Psoriasis Patients at Higher Risk for Heart Attacks

Skin disease is related to increased cardiovascular disease

(RxWiki News) For people who suffer from the inflammatory skin disease psoriasis, their risks of a heart attack, stroke, or dying from cardiovascular disease are much higher.

The build up of plaque seems to be the common element that connects the two. Psoriasis patients are 26 percent more likely to suffer a heart attack or other cardiovascular event.

"Psoriasis patients should monitor their heart health carefully."

Ole Ahlehoff, MD, cardiologist with Copenhagen University Hospital Gentofte, led the research that studied nearly 50,000 patients who had experienced their first heart attack between 2002 and 2006. Four hundred and sixty-two of those also had psoriasis, and the remaining patients were used as control subjects.

The team followed the patients for 19 to 22 months, and found that the patients with psoriasis had higher death rates, being 26 more likely to die from cardiovascular disease and 18 percent more likely to die from all causes. 

Psoriasis is a common condition that affects 125 million people worldwide. The disease affects the skin cells, replacing naturally-shedding cells much more quickly than in people without psoriasis. This creates a build-up of psoriatic plaque. Heart attacks are also caused by a build-up of plaque in the arteries, and the key finding of a Danish study is the relationship between these two conditions.

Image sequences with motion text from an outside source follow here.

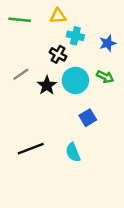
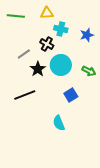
gray line: (21, 74) -> (24, 54), moved
green arrow: (105, 77) -> (89, 71), moved
black line: (31, 149) -> (25, 95), moved

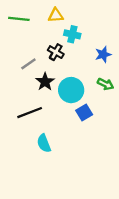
blue star: (87, 35) -> (103, 54), moved
cyan circle: (61, 65) -> (71, 90), moved
cyan semicircle: (59, 123) -> (44, 143), moved

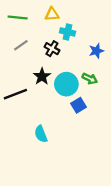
gray line: (28, 64) -> (21, 45), moved
green arrow: (106, 84) -> (90, 79), moved
black line: (30, 113) -> (15, 94), moved

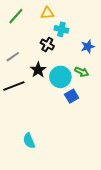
green line: (18, 18) -> (16, 16), turned -54
gray line: (21, 45) -> (13, 57), moved
cyan semicircle: (41, 134) -> (29, 141), moved

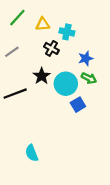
yellow triangle: (47, 13) -> (43, 24), moved
blue star: (88, 47) -> (86, 58), moved
gray line: (13, 57) -> (12, 52), moved

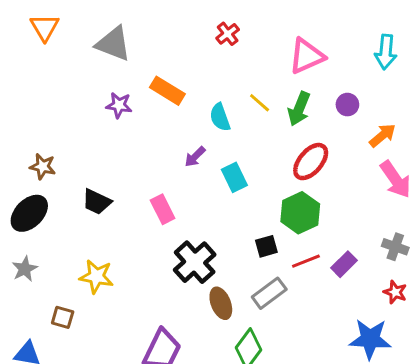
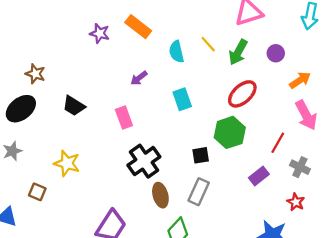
purple arrow: (195, 157) -> (139, 78), moved
red line: (306, 261) -> (278, 143), moved, turned -45
gray rectangle: (269, 293) -> (199, 192), turned -35

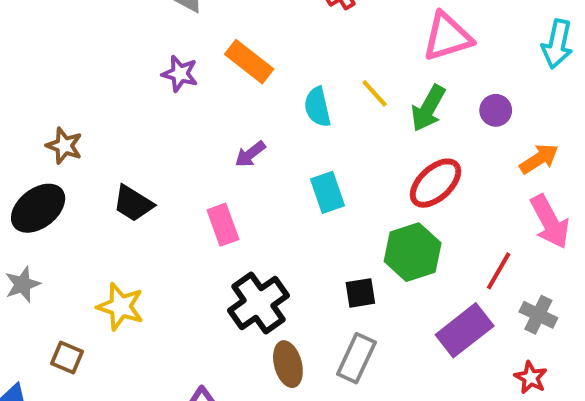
purple rectangle: (259, 176) -> (465, 330), size x1.5

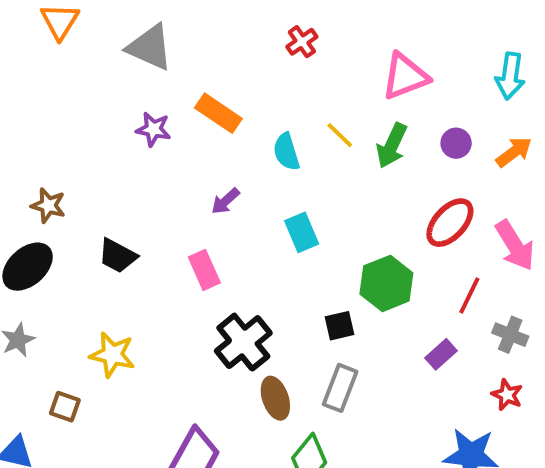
orange arrow: (539, 159) -> (514, 152), moved
red ellipse: (435, 183) -> (450, 223), moved
purple rectangle: (465, 330) -> (441, 354), size x0.6

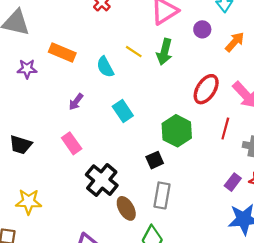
purple circle: (456, 143) -> (202, 29), moved
purple rectangle: (441, 354) -> (233, 182), moved

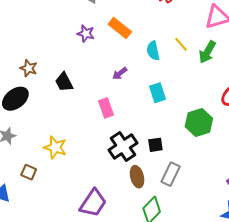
black trapezoid: (21, 145) -> (64, 82), moved, turned 30
black square: (155, 160) -> (155, 145), moved

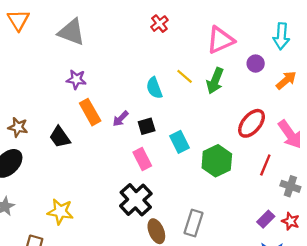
orange rectangle: (120, 28) -> (90, 112), moved, turned 30
cyan rectangle: (157, 93) -> (179, 142), moved
pink rectangle: (106, 108) -> (142, 159), moved
black square: (155, 145) -> (147, 126), moved

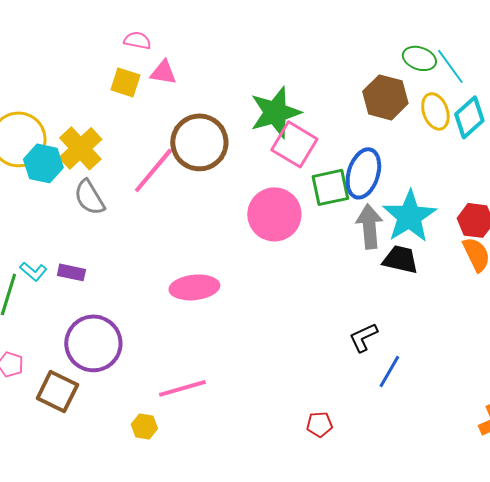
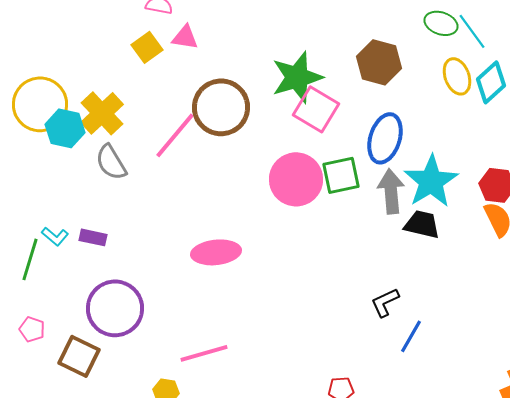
yellow square: (125, 82) -> (147, 47), turned 36
brown hexagon: (385, 97) -> (379, 62), moved
green square: (330, 187) -> (341, 175), moved

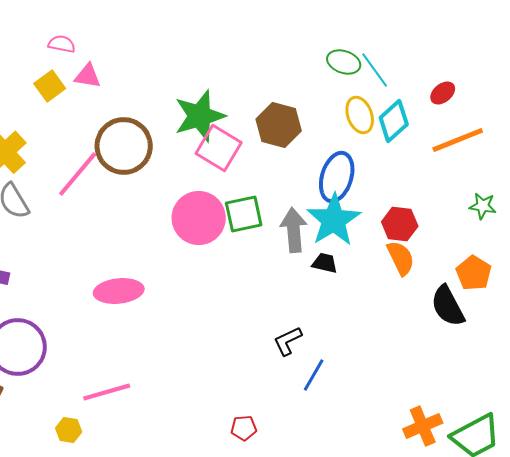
brown hexagon: (379, 62) -> (279, 125), moved
blue ellipse: (385, 138) -> (337, 177), moved
black trapezoid: (422, 224) -> (325, 263), size x0.7

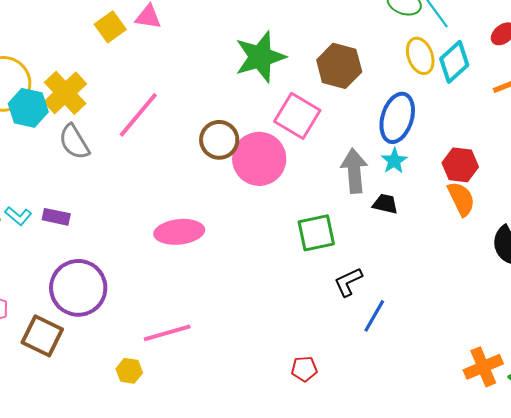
brown circle: (124, 146) -> (219, 140), moved, size x0.7
pink square: (219, 148) -> (297, 116), moved
green square: (244, 214) -> (316, 233), moved
cyan star: (334, 220) -> (394, 161), size x0.5

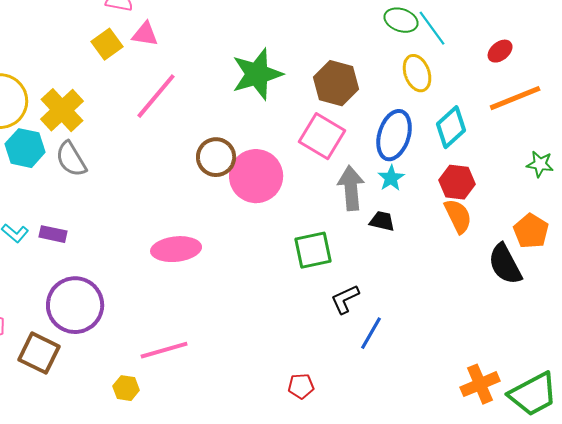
cyan diamond: (454, 62) -> (451, 127), moved
cyan hexagon: (28, 108) -> (25, 148), moved
pink line: (138, 115) -> (156, 96), moved
pink square: (297, 116) -> (322, 136), moved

The psoriatic patients also had higher rates of hospitalization for severe chest pain.

Dr. Ahlehoff says this indicates the need for a more aggressive approach to secondary prevention of cardiovascular disease in psoriatic patients. "Our findings show that people with psoriasis demonstrated a significantly increased risk of recurring adverse cardiovascular events and a trend for increased all-cause deaths after a heart attack."

Study findings were published in the September 2011 issue of the Journal of Internal Medicine.